Jack Lewis’s work on the central aspects of shore ecology convinced him that the establishment of natural biological baselines was an essential requirement for the development of a realistic strategy for marine pollution control.  As a result of his cogent advocacy a NERC Littoral Surveillance Team was set up under his leadership in 1978 to work from Robin Hood's Bay on a study of long-term variation in the reproduction and recruitment of common British species of littoral organisms.  An extension of this work was the collaboration of eleven European countries in a series of marine studies covering Norway to the Mediterranean.  The project was overseen by an international committee chaired by Jack and co-ordinated by the Commission of the European Communities in Brussels.

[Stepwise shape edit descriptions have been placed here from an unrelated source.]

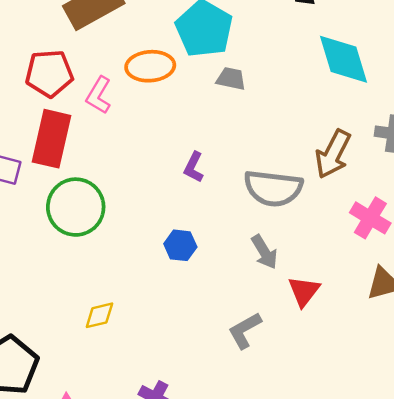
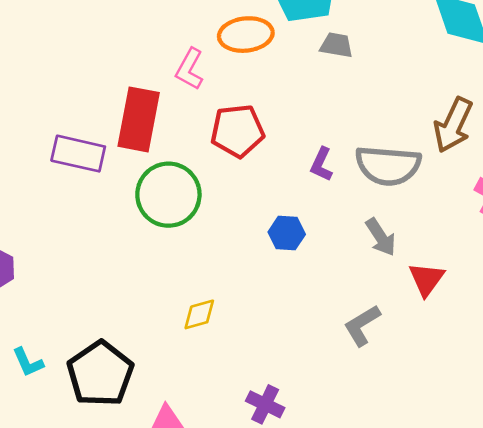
red pentagon: (49, 73) -> (237, 131), moved
purple L-shape: (194, 167) -> (321, 164), moved

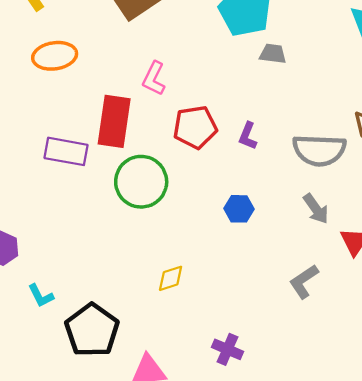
orange ellipse: (246, 35) -> (55, 56), moved
purple L-shape: (321, 164) -> (248, 136), moved
cyan L-shape: (28, 362) -> (41, 296), moved

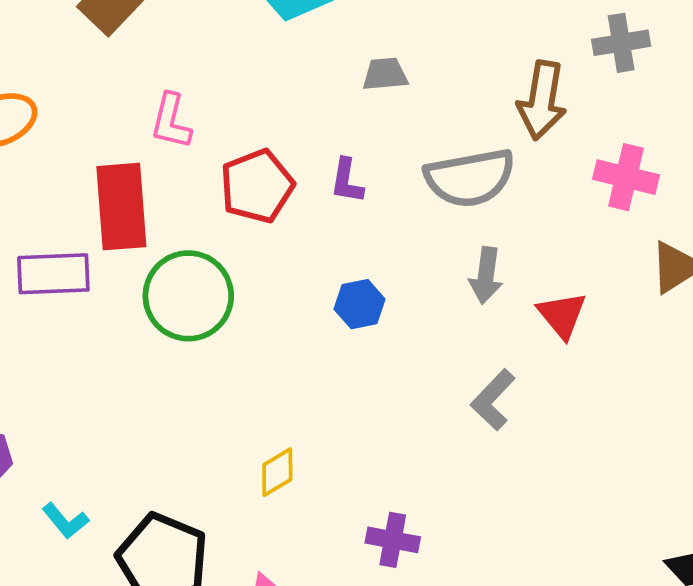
gray trapezoid: (273, 54) -> (385, 74), moved
gray arrow: (316, 209) -> (486, 276), turned 56
yellow diamond: (171, 278) -> (277, 472), moved

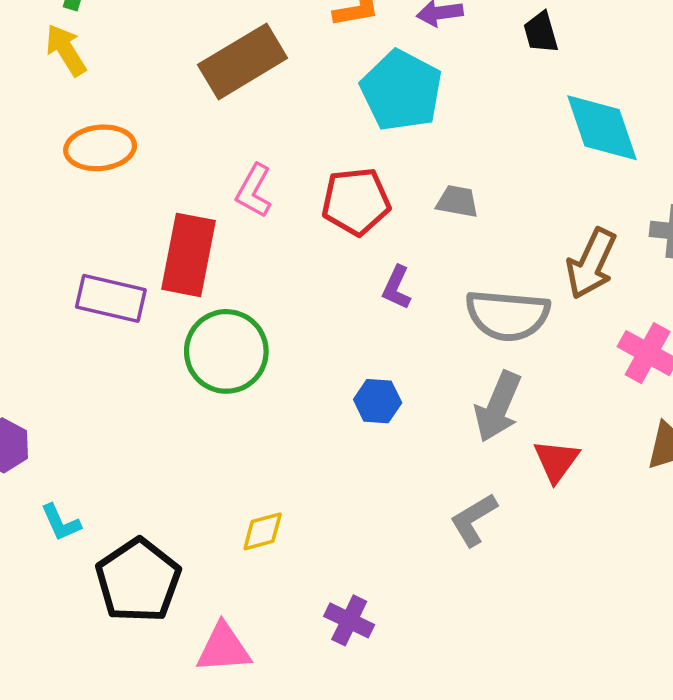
red pentagon: (257, 186) -> (356, 201), moved
gray arrow: (486, 276) -> (498, 407), size x1.4

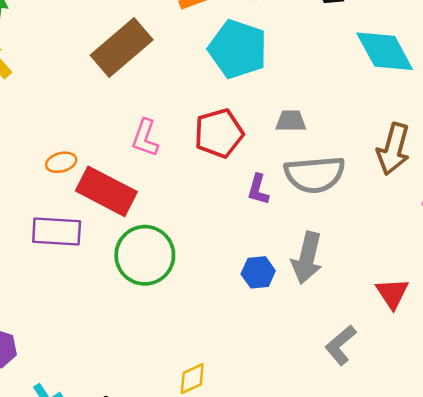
orange ellipse: (100, 148) -> (61, 162), moved, size x0.6
red rectangle: (188, 255) -> (106, 191), turned -64
gray semicircle: (508, 315) -> (315, 174), moved
gray arrow: (498, 407) -> (307, 258), moved

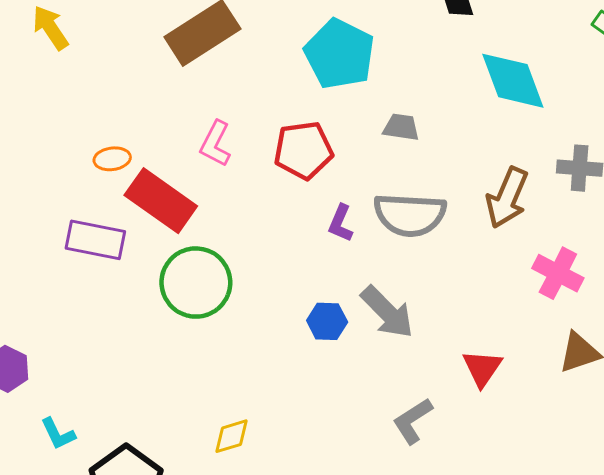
gray trapezoid: (291, 121) -> (401, 127), moved
gray arrow: (307, 258) -> (387, 312), turned -66

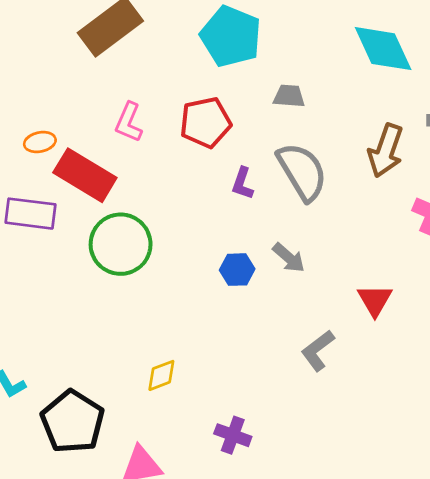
gray semicircle: (410, 215) -> (302, 172), turned -120
gray arrow: (387, 312) -> (289, 258), size x0.7

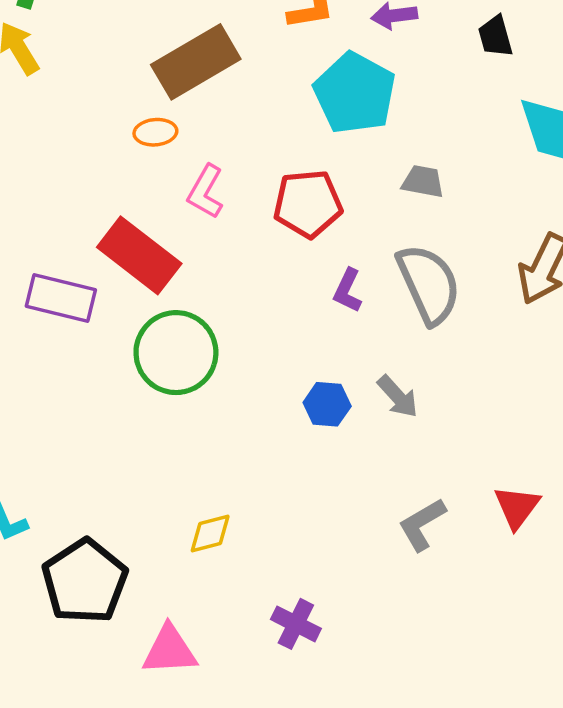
orange ellipse: (40, 142) -> (155, 132), moved
red triangle: (375, 300) -> (517, 507), moved

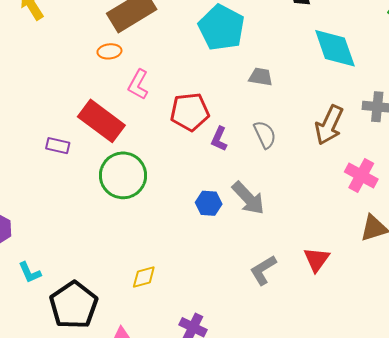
red pentagon: (308, 204) -> (190, 112), moved
gray semicircle: (429, 284) -> (265, 135), size x0.6
purple rectangle: (61, 298) -> (58, 146), size x0.6
gray arrow: (398, 397) -> (248, 198), size x1.4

In the light of the substantial economies required of universities at the beginning of the 1980s, the decision, controversial in some quarters, was taken to close the Wellcome Marine Laboratory at the end of 1982.  Dr Lewis took retirement in the following year.  In 1985, his peers honoured his scientific achievements with a Festschrift – The Ecology of Rocky Coasts, edited by two of his former research students, Geoff Moore and Ray Seed.  He continued to remain active in his field and, in 1999, was chosen by the Ecological Society of America to receive its Honorary Member award for that year.  The citation for the award stated that generations of ecologists around the world had been inspired by the distinguished, visionary work carried out by Jack Lewis over the course of his fifty-year career.

Dr Lewis is survived by his wife, Betty, and sons Richard and David.

The funeral service has taken place.